EU Health Commissioner Stella Kyriakides said the bloc had signed an “advance purchase agreement” with AstraZeneca, meaning the company’s plans to slash vaccine deliveries to the bloc is “against the letter and the spirit” of the agreement.
“Pharmaceutical companies and vaccine developers have moral, societal and contractual responsibilities that they need to uphold,” she told the European Commission on Wednesday.
“The view that the company is not obliged to deliver because we signed a best effort agreement is neither correct nor acceptable,” she added.
The commissioner’s comments come after the British-Swedish firm said it would cut supplies of its vaccine to the EU in the first quarter of the year, while it resolved production issues at its Belgium factory.
EU officials have claimed the bloc will receive 60 percent fewer doses than agreed due to the shortfall, but the company’s CEO, Pascal Soriot, said a “best-effort clause” in the agreement did not commit AstraZeneca to specific timescales for deliveries.
Kyriakides said on Wednesday that there was no agreed “hierarchy” for the four plants producing the AstraZeneca vaccine – two are in the UK and two in the EU – suggesting the EU should have equal access to all the sites.
“We intend to defend the integrity of our investments and the taxpayers’ money that has been invested,” she added.
The commissioner said the EU had made “all efforts” to resolve the situation but had still received “insufficient explanations” from AstraZeneca, leading to “deep dissatisfaction” among the bloc’s 27 member states.
The European Commission’s Steering Committee is set to meet with representatives from AstraZeneca on Wednesday evening after the sides last met on Monday.
The company has denied earlier reports that it had pulled out of the talks.

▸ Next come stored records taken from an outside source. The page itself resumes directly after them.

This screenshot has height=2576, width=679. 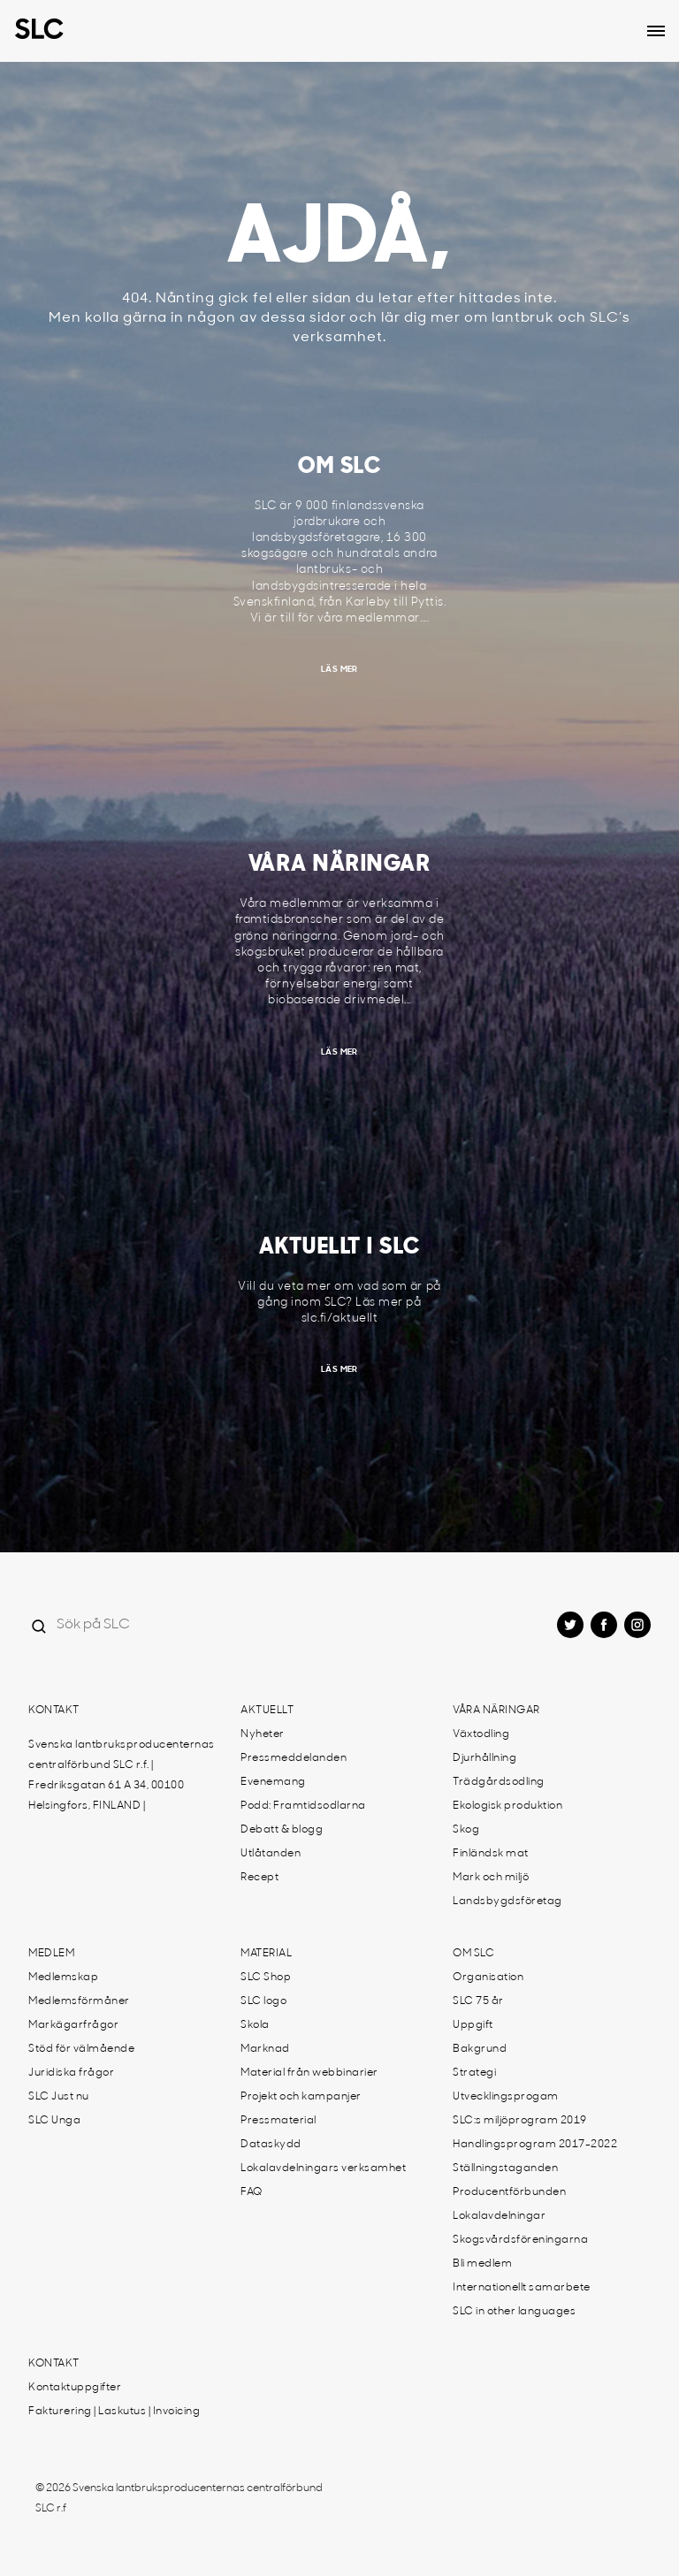 What do you see at coordinates (496, 1710) in the screenshot?
I see `Våra näringar` at bounding box center [496, 1710].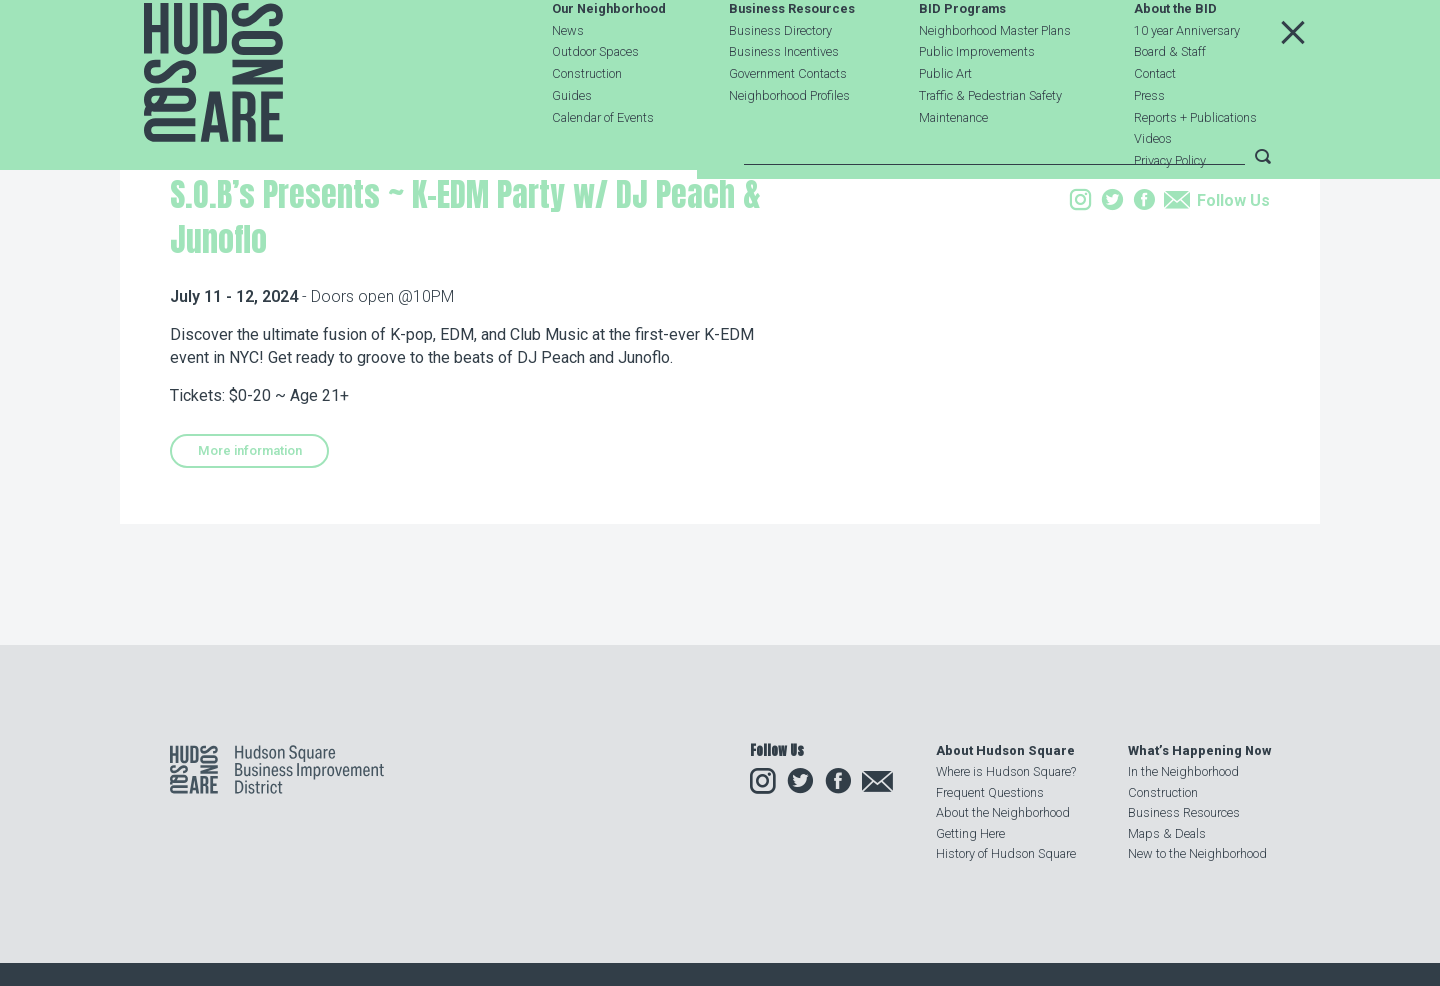  Describe the element at coordinates (1167, 833) in the screenshot. I see `Maps & Deals` at that location.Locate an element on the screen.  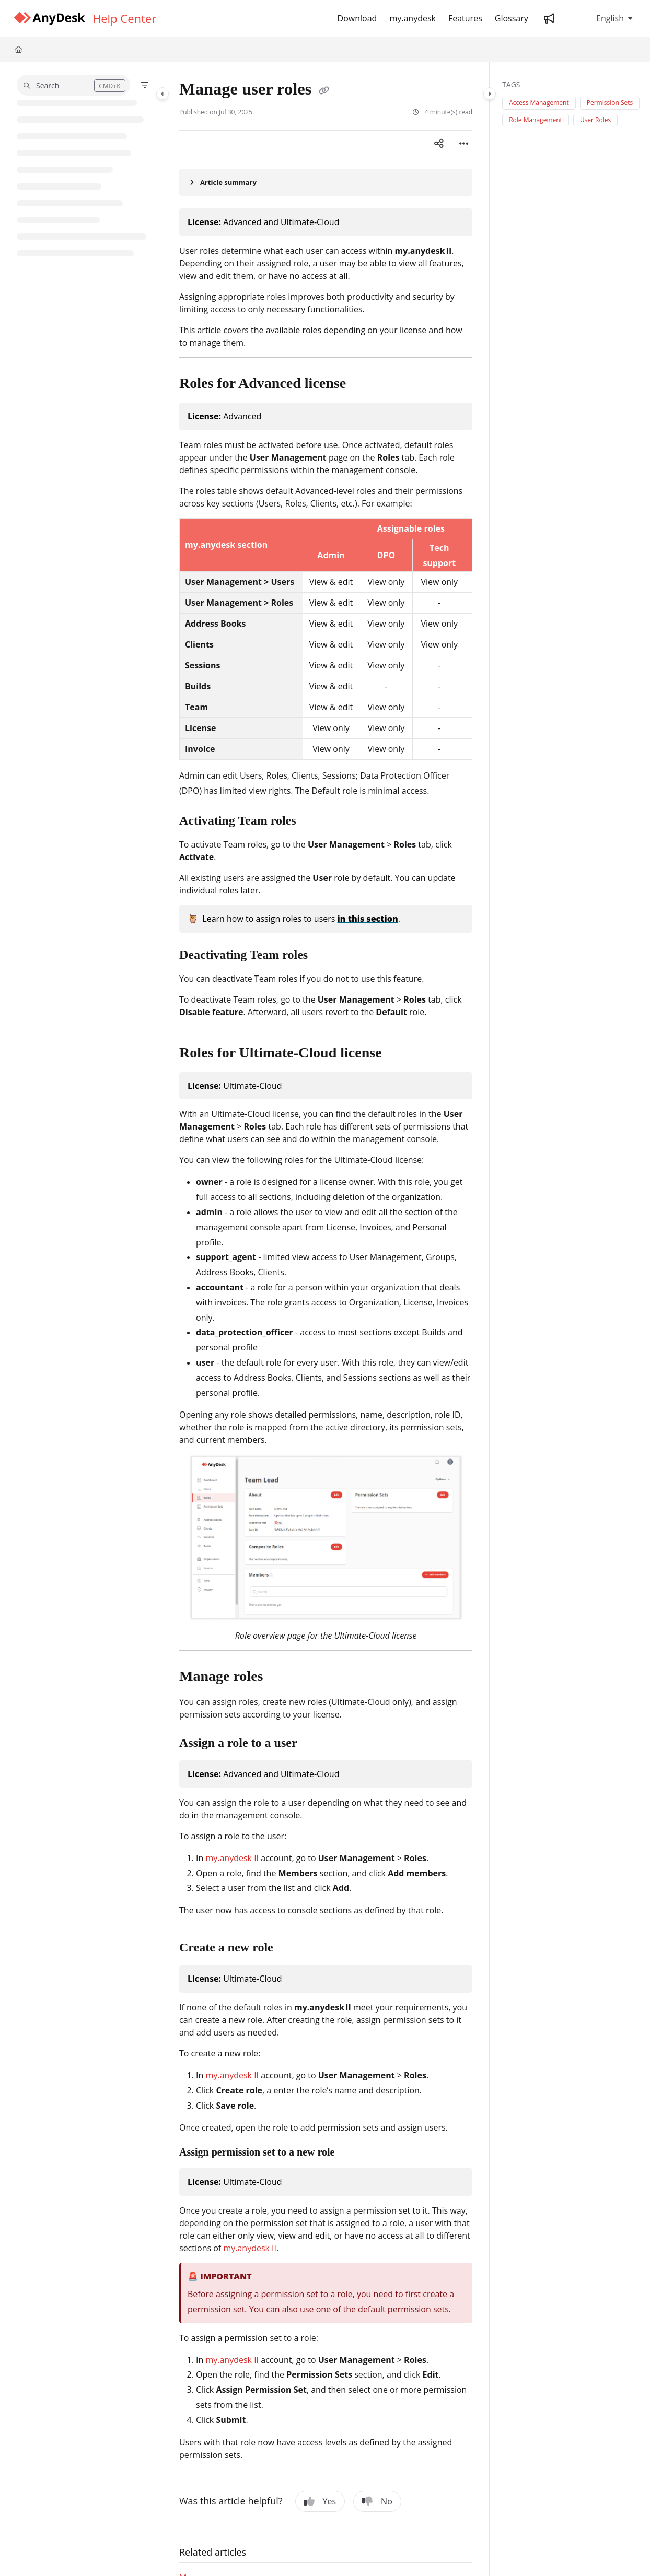
[Glossary] is located at coordinates (511, 18).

The European Medicines Agency has not yet approved the Covid-19 vaccine AstraZeneca has developed with the UK’s University of Oxford, but it is expected to give the green light before the end of the month.
One of the UK’s two manufacturing sites for the AstraZeneca vaccine – the Wockhardt plant in Wales – was evacuated on Wednesday and production suspended temporarily after it received a suspicious package.